We select two typical cases from Copenhagen University Library Bibliometric Service. The first is a bibliometric analysis of the research from a department at the university. The second is a calculation of an h-index for a research proposal. LM is used as a “consumer label” for both analyses. 

Selected results
Based on the two cases, we see the following potentials in using the ten LM principles as a “consumer label” on a bibliometric analysis.
- Evaluation of own practice. E.g. bibliometricians could do more to ensure that those evaluated verify and thus legitimize the analysis (Principle 5).

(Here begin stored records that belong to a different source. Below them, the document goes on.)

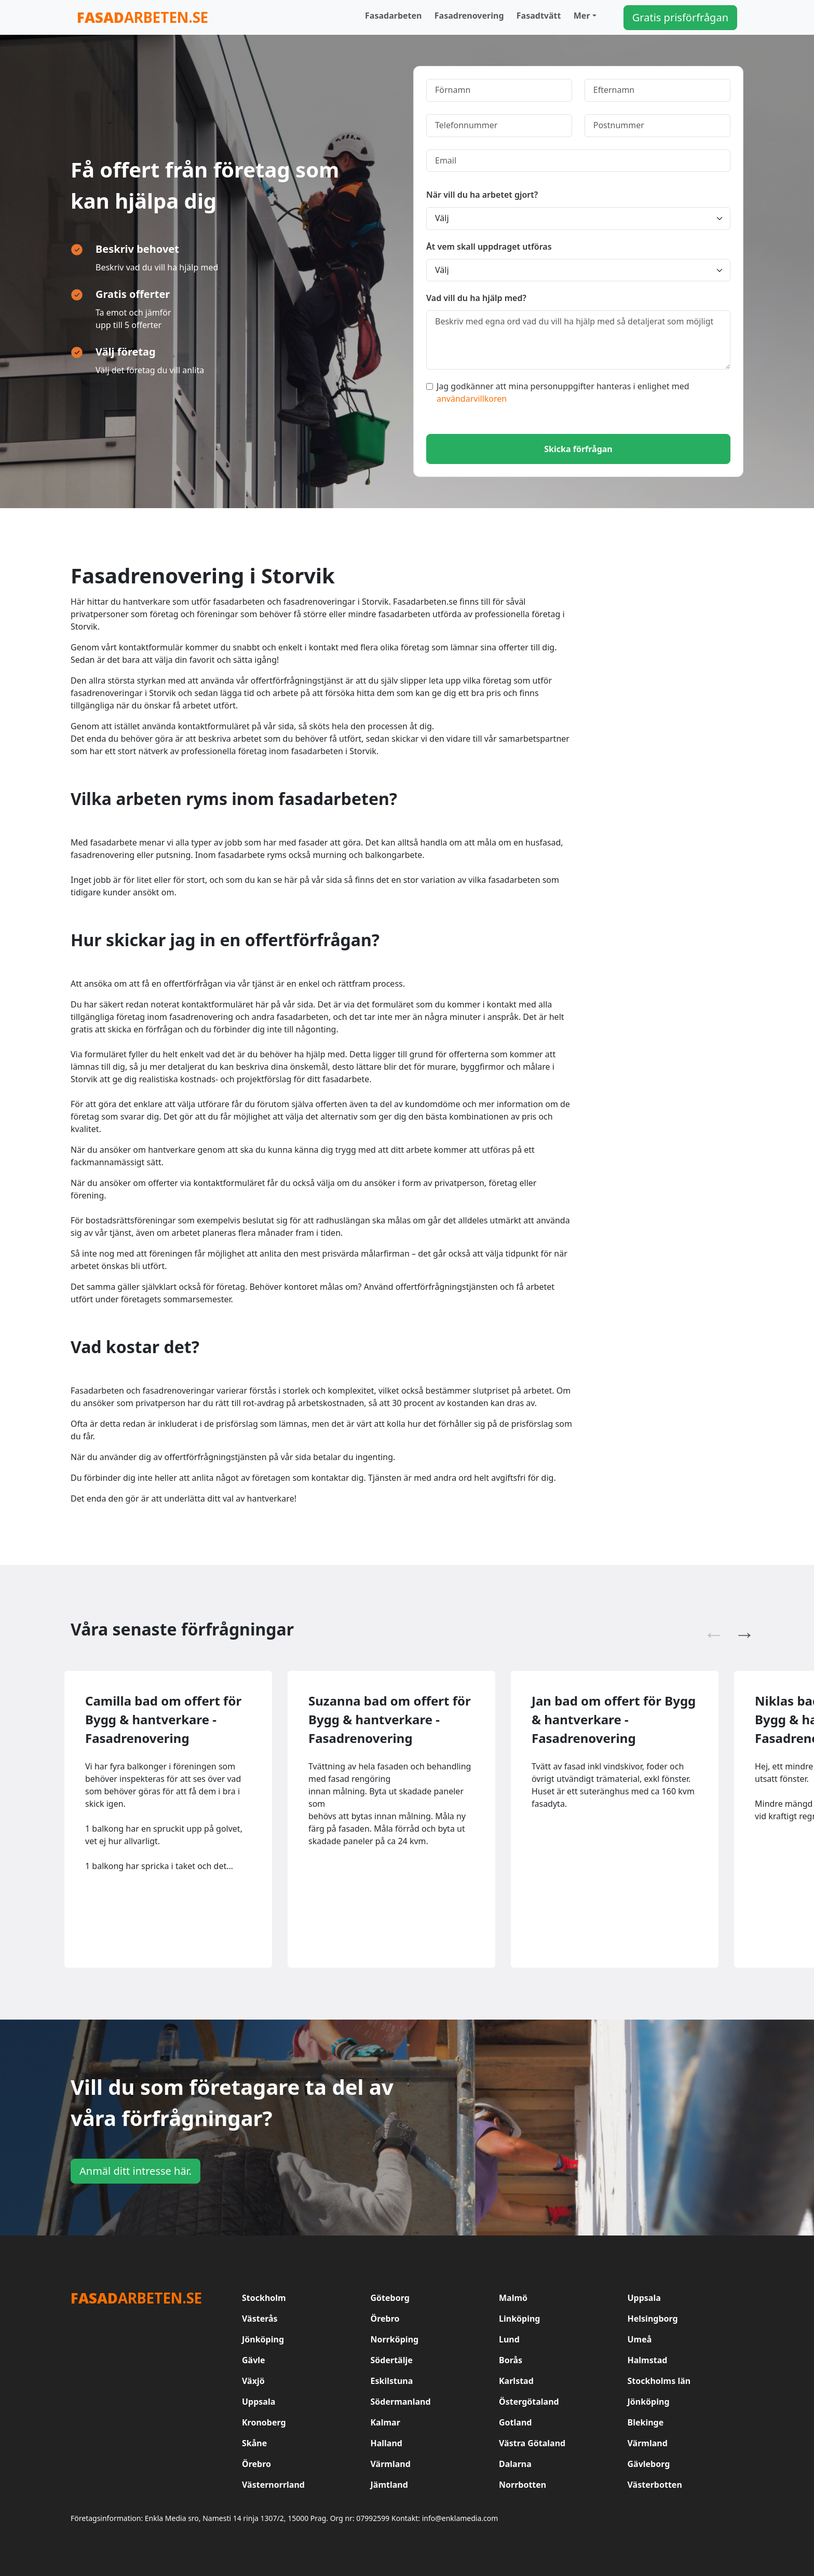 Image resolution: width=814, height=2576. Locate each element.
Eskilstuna (392, 2381)
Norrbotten (522, 2484)
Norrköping (395, 2339)
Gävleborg (649, 2464)
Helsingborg (653, 2318)
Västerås (260, 2318)
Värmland (648, 2443)
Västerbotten (655, 2484)
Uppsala (644, 2298)
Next (739, 1629)
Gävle (253, 2360)
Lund (509, 2339)
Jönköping (263, 2339)
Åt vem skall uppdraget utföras (489, 246)
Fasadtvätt (539, 15)
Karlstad (516, 2381)
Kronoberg (264, 2422)
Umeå (640, 2339)
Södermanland (401, 2401)
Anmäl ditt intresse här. (135, 2171)
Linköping (519, 2318)
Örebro (385, 2318)
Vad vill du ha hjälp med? (476, 298)
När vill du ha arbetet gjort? (482, 194)
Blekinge (646, 2422)
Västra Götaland (532, 2443)
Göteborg (390, 2298)
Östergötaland (529, 2401)
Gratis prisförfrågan (680, 17)
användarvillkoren (472, 398)
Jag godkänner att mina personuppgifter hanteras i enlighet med (557, 392)
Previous (708, 1629)
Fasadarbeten (393, 15)
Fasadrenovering (469, 15)
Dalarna (515, 2464)
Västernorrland (273, 2484)
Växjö (253, 2381)
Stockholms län (659, 2381)
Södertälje (392, 2360)
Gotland (515, 2422)
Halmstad (648, 2360)
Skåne (254, 2443)
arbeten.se (142, 17)
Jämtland (389, 2484)
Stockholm (264, 2298)
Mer (582, 15)
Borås (510, 2360)
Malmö (513, 2298)
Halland (386, 2443)
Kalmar (385, 2422) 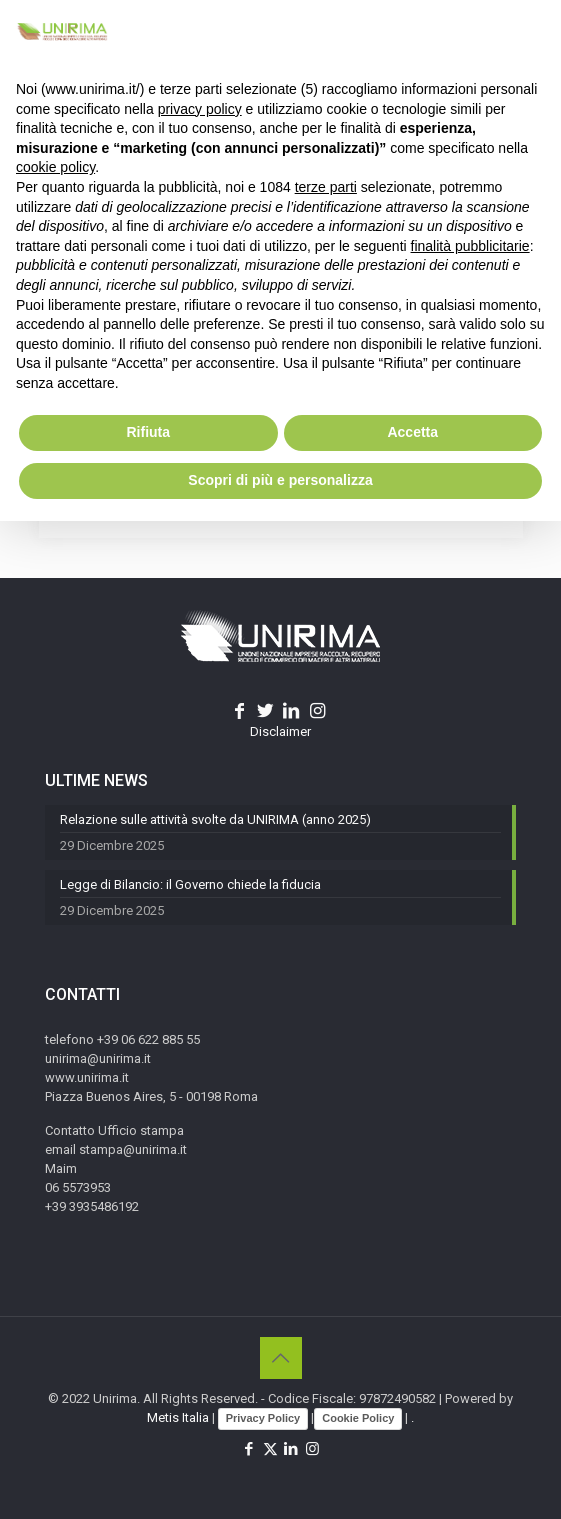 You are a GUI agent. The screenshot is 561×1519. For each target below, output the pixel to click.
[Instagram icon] (312, 1449)
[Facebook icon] (249, 1449)
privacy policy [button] (200, 109)
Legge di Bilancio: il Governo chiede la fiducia (190, 884)
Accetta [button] (412, 432)
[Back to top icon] (281, 1358)
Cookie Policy (358, 1418)
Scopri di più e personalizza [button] (280, 480)
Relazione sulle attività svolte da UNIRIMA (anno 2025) (215, 819)
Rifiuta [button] (148, 432)
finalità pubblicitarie (470, 246)
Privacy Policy (263, 1418)
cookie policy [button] (55, 167)
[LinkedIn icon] (291, 1449)
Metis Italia (178, 1417)
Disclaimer (280, 731)
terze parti (326, 187)
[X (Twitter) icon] (270, 1449) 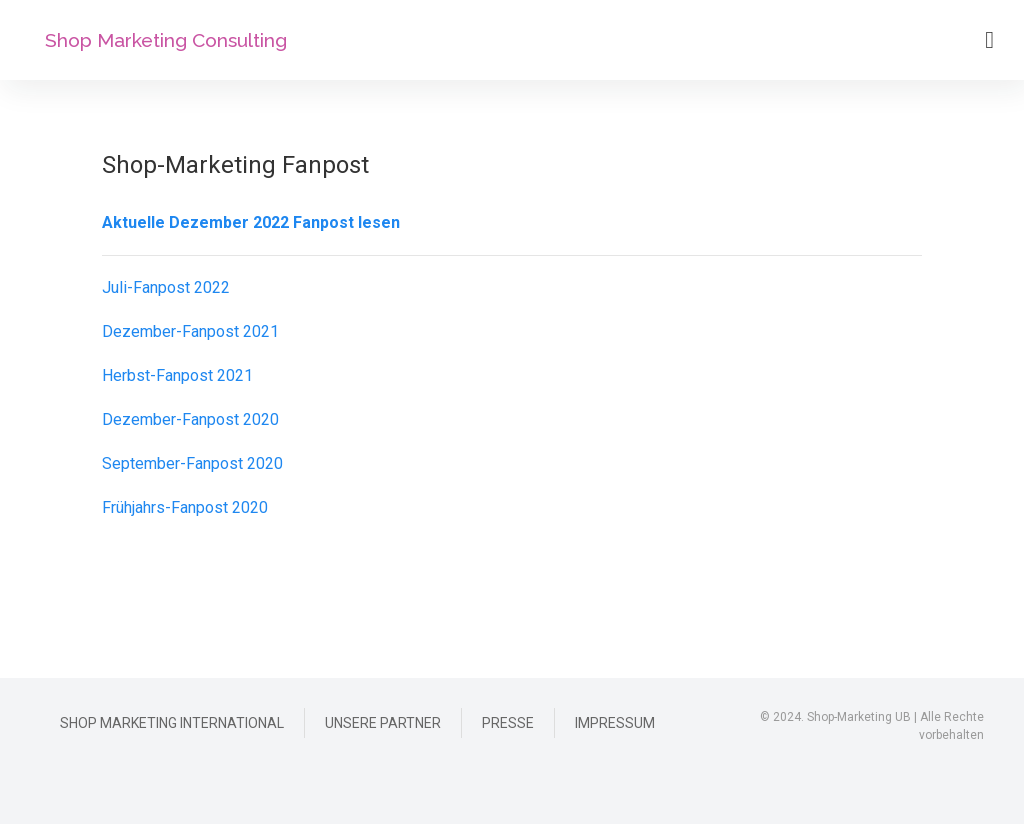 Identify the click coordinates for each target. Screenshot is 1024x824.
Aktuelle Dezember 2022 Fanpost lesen (251, 222)
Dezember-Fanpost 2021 (190, 331)
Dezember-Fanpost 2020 (190, 419)
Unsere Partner (383, 723)
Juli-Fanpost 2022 (166, 287)
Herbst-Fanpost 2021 (177, 375)
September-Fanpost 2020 (192, 463)
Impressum (615, 723)
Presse (508, 723)
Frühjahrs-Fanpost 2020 (185, 507)
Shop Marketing (166, 40)
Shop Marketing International (172, 723) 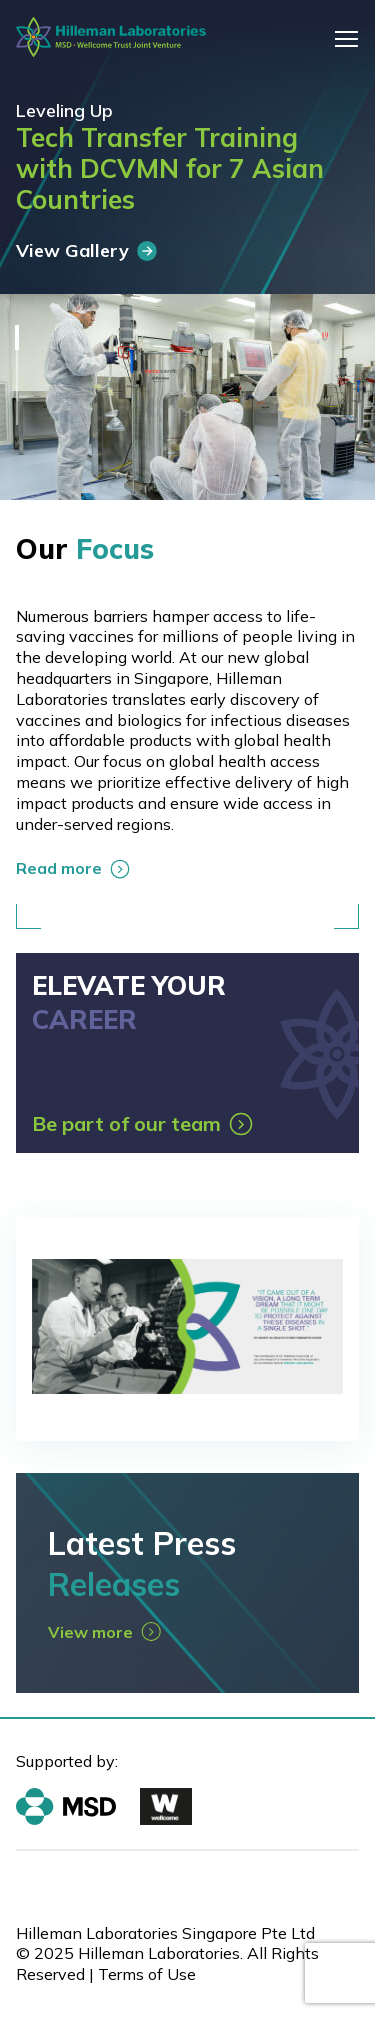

- Advise clients on use of the analysis. E.g. remind clients that not all research activities and publications are covered and how this can affect the results and use of the analysis (Principle 3).
- Emphasize division of responsibilities. E.g. it is the responsibility of the client to supply the research mission and of the bibliometrician to select appropriate indicators (Principle 2).3


1. Hicks, D., Wouters, P., Waltman, L., de Rijcke, S. & Rafols, I. Bibliometrics: The Leiden Manifest for Research Metrics. Nature 520, 429–431 (2015).
2. Hicks, D., Wouters, P., Waltman, L., de Rijcke, S. & Rafols, I. Leiden Manifesto for research metrics: Blog. Available at: (Accessed: 6th August 2017)
3. Wildgaard, L., Andersern, J. P., Larsen, K. S., Price, A. & Gauffriau, M. Can we implement the Leiden Manifesto principles in our daily work with research indicators? (2016).
4. Hammarfelt, B. & Rushforth, A. D. Indicators as judgment devices: Citizen bibliometrics in biomedicine and economics. (2016).